Noticing the slant of a day is not difficult. Although I do admit to selective noticing—I can be incorrigibly blind to certain details. But I do watch. Like you. And I try to notice. Because, like you, I was born with a riddle in my head. Oh, but I’m lousy at riddles.
Wasn’t it on Sundays when all the terminal riddles were solved? Solved with solid exegesis that was sure to take in the hermeneutical sweep of historical and redaction and form criticisms, everything falling into place at the last moment—just before the hymn. All the pieces found. And for so many, the pieces seem to be truly found. And that is good.
But, for others the metaphor of pieced-together-puzzle is not merely inadequate, it bears no relation to reality—no relationship to our organic, flowing, blooming, mystery-built-in being.
As a writer, well, as a human with a riddle in his skull, truth is the grail. Not just big truth, but all the little truths that make up our lives. And it seems to me that we stop growing when we stop looking for the little truths, or noticing them when we see them.
We seed the ground with questions and sit with what sprouts up. We can’t help it that we are meaning makers. We lounge with questions—we know this is more fruitful than carousing with answers.
We ask. Can truth really be white bright, having a fixed point outside our universe? If so, how can we know? Doesn’t truth, as experienced by we earthed beings, have shape and contours and colours? Doesn’t truth sound more like the bending blue notes of a harmonica than a single blast of a trumpet?
Isn’t truth better understood, not as something we believe, but as something we do? Isn’t truth about what’s good for food? What brings health?
How about this approach? Given all the things we had no choice about, all the things we were dropped into the world with, given our contingencies that keep us in relation to everything around us but give us no unadulterated access to Truth, given all this blind understanding, given all this knowing nescience, how do we live in such a way that helps us flourish where we are? And who can we find that will show us when we’re browning at the edges and so perhaps water us? And if we flourish, perhaps it helps those around us flourish as well?

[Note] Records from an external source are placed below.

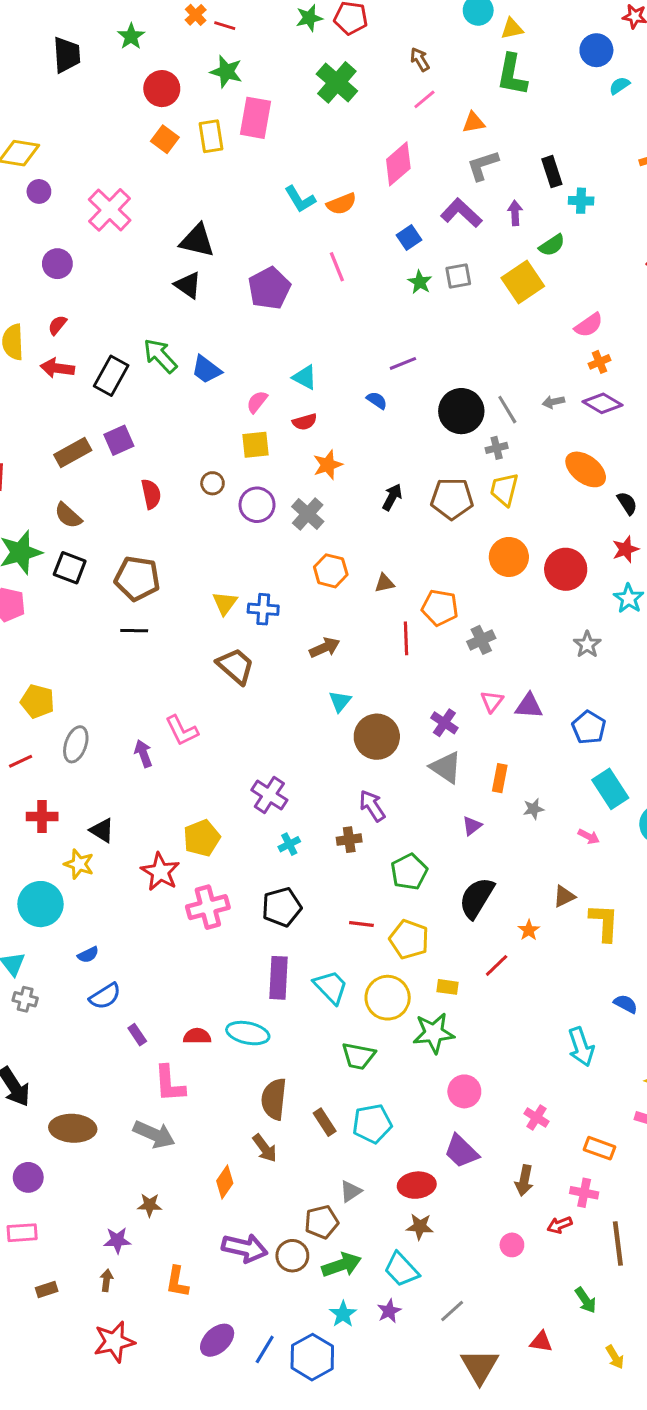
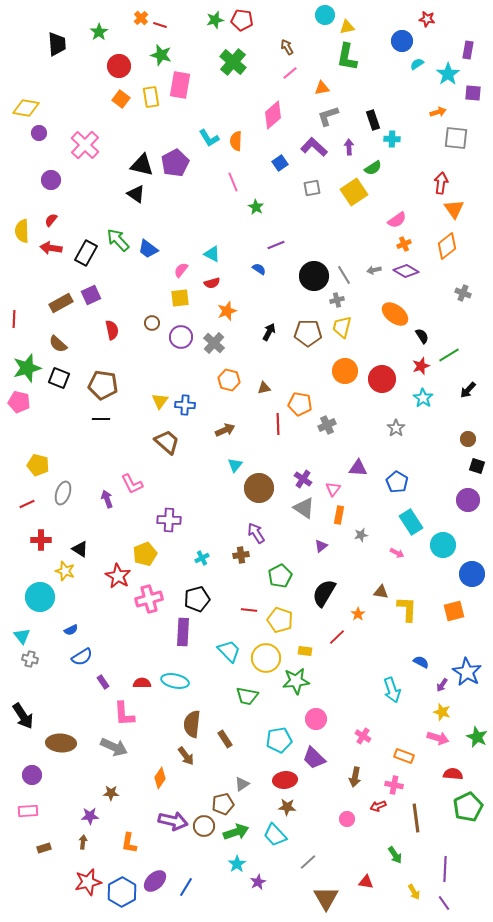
orange semicircle: (341, 204) -> (236, 141), turned 114
green star: (420, 282) -> (256, 207), moved
purple pentagon: (269, 288) -> (175, 163), moved
pink triangle: (492, 701) -> (333, 489), moved
purple cross: (269, 795) -> (169, 520), moved, turned -30
brown triangle: (564, 896) -> (381, 592), turned 35
purple rectangle: (279, 978) -> (183, 632), moved
cyan pentagon: (372, 1124) -> (279, 740), moved
purple star: (389, 1311) -> (258, 882), moved
blue hexagon: (312, 1357) -> (122, 892), moved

For my part, I try simply to live upon my little ship with its sea anchor. Because that is all I am given. No foundational grounding, no hermetically sealed theology; but neither am I set adrift in an ocean of relativity, post-modernity does not need to run amuck.
I like my sea anchor faith, but twinges of fear and sea sickness are often present, and on the way there are windless days and days of steady gales.
But I prefer the waves, I prefer this existential living and breathing rather than the suffocating unreality of absolute certitude on the one hand, or nihilism on the other—it’s healthier. The mere-ness, the vulnerability—but openness—of this way of sailing, this way of walking, in my experience, has brought me closer to the gospel of peace and love, and with it, a growing inability to judge. Peace.
You caught me here, Steve. I’m reading through 1 Corinthians these days. 8:1 says that knowledge puffs up but love builds up. Fascinating opposites – knowledge vs. love. Truth without love is no longer true. This verse comes in the wake of the first chapters with the emphasis on the crucified Christ – the anchor that calls into question all other attempts at certitude.
Sam, thank you so much for this. I love this thought, well. the reality, that truth without love is no longer truth.